Federal Minister for Small Business Bruce Billson (L)
A new Franchising Code of Conduct is due to come into effect on 1 January 2015.
A biennial snapshot of the franchising sector, released in October, shows that the most common cause of conflict in the sector is franchisee non-compliance, notably representing branding incorrectly and using unauthorised products.
Lorelle Frazer, director of the Asia-Pacific Centre for Franchising Excellence at Griffith University, authored the biennial report and has been surveying the sector every two years since 1998.
The latest figures show that the second most common disputes arise from communication or lack of it, and money, particularly fees, in an industry with a $65 billion annual turnover.
The franchise sector in Australia employs 460,000 people across 79,000 franchise businesses and has been regulated since 1998 by a mandatory code of conduct.
Federal Minister for Small Business Bruce Billson was expected to announce reforms to the Franchising Code of Conduct in November, ahead of its New Year’s Day commencement date.
Director of the Franchise Advisory Centre, Jason Gehrke, told ABC Radio National’s Law Report that the changes are the most significant to be made to the code since it was introduced 16 years ago.
‘They include an obligation of good faith on both parties to a franchise agreement, so that’s one major and fundamental change. Probably even more major and fundamental though are the changes that relate to the introduction of fines and penalties for breaches of the code as well,’ he said.

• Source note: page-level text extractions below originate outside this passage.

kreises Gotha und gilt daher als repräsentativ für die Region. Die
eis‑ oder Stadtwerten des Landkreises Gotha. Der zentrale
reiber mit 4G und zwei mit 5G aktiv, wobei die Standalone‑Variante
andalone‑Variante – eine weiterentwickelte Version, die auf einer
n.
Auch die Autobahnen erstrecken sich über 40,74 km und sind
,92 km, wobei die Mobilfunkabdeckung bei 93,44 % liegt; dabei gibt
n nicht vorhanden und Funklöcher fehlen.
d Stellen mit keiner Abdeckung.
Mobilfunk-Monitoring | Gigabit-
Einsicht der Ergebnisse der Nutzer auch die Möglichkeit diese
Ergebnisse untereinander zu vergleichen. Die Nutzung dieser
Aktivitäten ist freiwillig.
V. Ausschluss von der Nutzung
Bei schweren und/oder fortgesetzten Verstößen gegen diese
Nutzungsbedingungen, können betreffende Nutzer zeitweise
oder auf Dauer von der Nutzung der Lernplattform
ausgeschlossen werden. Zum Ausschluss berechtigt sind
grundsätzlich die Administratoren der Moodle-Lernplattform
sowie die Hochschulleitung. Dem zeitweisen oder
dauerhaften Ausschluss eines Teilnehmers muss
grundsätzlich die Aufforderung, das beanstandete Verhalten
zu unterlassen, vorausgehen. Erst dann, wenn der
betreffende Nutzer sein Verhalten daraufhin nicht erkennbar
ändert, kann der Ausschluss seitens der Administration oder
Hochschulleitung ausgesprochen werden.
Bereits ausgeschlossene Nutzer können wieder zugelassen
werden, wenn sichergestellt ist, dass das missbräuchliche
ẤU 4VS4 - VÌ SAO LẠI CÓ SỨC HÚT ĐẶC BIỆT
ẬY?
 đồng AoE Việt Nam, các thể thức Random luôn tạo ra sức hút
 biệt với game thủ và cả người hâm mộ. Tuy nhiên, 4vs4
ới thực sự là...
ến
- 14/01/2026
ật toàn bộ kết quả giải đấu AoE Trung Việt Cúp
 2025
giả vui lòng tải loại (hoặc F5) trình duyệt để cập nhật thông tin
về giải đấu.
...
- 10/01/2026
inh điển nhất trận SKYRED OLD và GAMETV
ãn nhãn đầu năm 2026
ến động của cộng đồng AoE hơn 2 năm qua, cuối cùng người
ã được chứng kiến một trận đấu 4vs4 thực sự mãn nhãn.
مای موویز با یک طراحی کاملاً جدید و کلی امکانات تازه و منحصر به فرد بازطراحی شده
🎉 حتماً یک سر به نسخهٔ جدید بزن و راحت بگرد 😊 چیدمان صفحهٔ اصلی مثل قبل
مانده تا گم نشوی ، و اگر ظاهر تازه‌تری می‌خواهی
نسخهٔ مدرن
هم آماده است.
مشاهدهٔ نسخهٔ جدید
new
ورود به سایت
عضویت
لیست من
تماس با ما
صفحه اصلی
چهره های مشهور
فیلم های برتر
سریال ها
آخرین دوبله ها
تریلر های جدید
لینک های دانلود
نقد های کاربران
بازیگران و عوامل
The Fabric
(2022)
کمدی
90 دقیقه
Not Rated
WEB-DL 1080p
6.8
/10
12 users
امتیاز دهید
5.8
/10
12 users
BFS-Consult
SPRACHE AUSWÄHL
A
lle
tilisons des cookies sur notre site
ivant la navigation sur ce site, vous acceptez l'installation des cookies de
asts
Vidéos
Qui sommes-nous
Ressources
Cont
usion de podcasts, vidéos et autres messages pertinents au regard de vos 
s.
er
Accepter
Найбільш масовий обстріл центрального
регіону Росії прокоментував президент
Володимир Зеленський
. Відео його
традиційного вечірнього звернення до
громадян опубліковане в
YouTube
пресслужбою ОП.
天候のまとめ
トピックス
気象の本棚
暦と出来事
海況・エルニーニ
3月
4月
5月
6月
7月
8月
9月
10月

Mr Billson released in April this year the government’s proposed legislation amending the national Franchising Code and relevant provisions in the Competition and Consumer Act 2010.
Chief among them is allowing the Australian Competition and Consumer Commission (ACCC) to seek penalties of up to $51,000 from the court, and issue infringement notices of up to $8,500 without having to seek a court order.
‘This will be fairly significant in modifying the behaviour of those franchise sector participants who would like to think that the code doesn’t apply to them or that they somehow or another cannot be caught up by its provisions,’ Mr Gehrke told the Law Report.
The ACCC has intervened, through the courts, in misleading or deceptive conduct on the part of franchisors in recent times to seek damages for franchisees who have been disadvantaged financially.
The reforms follow recommendations from a review of the Franchising Code conducted in 2013, known as the Wein Review.